Directions for this task — A faithful transcript of every entry is required; pictures do not belong in it.

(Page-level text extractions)
══════
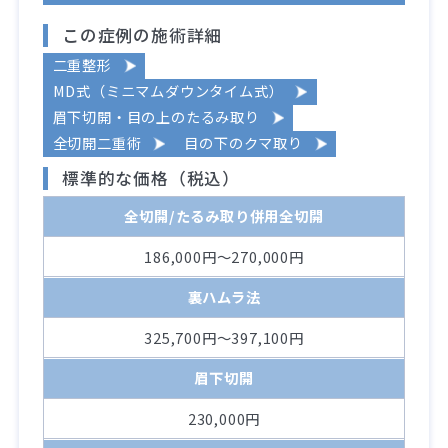
この症例の施術詳細
二重整形
MD式（ミニマムダウンタイム式）
眉下切開・目の上のたるみ取り
全切開二重術
目の下のクマ取り
標準的な価格（税込）
全切開/たるみ取り併用全切開
186,000円～270,000円
裏ハムラ法
325,700円～397,100円
眉下切開
230,000円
══════
Response to this task —
この症例の施術詳細
二重整形
MD式（ミニマムダウンタイム式）
眉下切開・目の上のたるみ取り
全切開二重術
目の下のクマ取り
標準的な価格（税込）
全切開/たるみ取り併用全切開
186,000円～270,000円
裏ハムラ法
325,700円～397,100円
眉下切開
230,000円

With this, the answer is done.